I confess: he still hasn’t looked at me in the eyes. In fact, he has never looked at me. Not even at my back or my shoulder. Even though. Every day, morning and afternoon, I flank him. But listen up. I also don’t look at him most of the time. I set my foot on the street and look ahead. I don’t feel like stopping to watch a spectacle that torments the world. But on other occasions, on my way back, I have almost brushed against the cement platform with my little finger and looked towards the left, turning my head to see him. To take a closer look.
When I do this, when I turn around, when I look at him, he indeed is never looking at me. Never.
I doubt that he even sees me. That he sees anything.
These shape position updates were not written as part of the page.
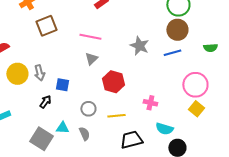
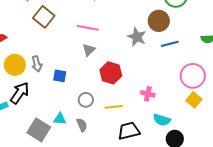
brown square: (46, 26) -> (44, 17), turned -30
brown circle: (177, 30) -> (159, 21), moved
black arrow: (45, 102) -> (20, 93), moved, size x1.6

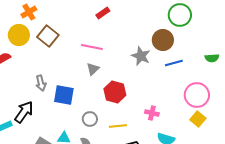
yellow circle: (15, 65) -> (19, 35), moved
blue square: (60, 76) -> (64, 95), size x1.5

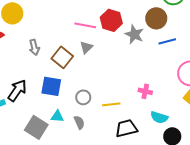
brown square: (48, 36) -> (62, 57), moved
gray arrow: (41, 83) -> (34, 47), moved
red hexagon: (115, 92) -> (111, 20), moved
blue square: (64, 95) -> (51, 86), moved

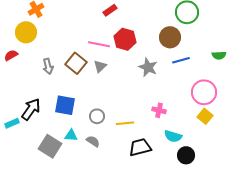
gray star: (134, 34) -> (148, 67), moved
brown square: (62, 57) -> (76, 63), moved
gray semicircle: (79, 122) -> (93, 141), turned -32

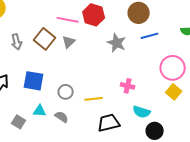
gray square: (50, 146) -> (19, 122), size x0.6

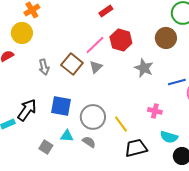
pink line: (68, 20) -> (95, 45), turned -55
blue line: (150, 36) -> (177, 82), moved
gray circle: (66, 92) -> (93, 117), size x1.6
yellow line: (94, 99) -> (121, 124), turned 60

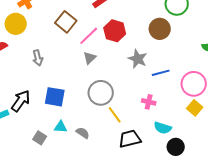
brown square: (72, 64) -> (66, 22), moved
blue line: (177, 82) -> (161, 73), moved
gray circle: (93, 117) -> (101, 93), moved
I have no idea what this man actually sees. Several times, I have tried to lock glances with that labyrinth that can kill, I swear. But nothing. I have even reached the point of looking back without warning, as if to catch him looking at me, or even just the sole of my feet or some moving point. But no.
He is never looking, he never looks. He remains still, leaning back, miserably eating those grains of rice, waiting for the sun to go down so that he can start singing and reclaiming his place in a void with that shrill voice of a spoiled girl or an inexperienced teacher losing her nerves with that unbearable ginger-haired boy.
The sun has gone down. I am at home now, sitting down. Just as I am opening a book or taking some papaya to my mouth, I hear his hysterical voice interspersed with the sound of motorbike engines. Hours go by, and yet more hours. Of course, I don’t have a clue what he is saying, but still.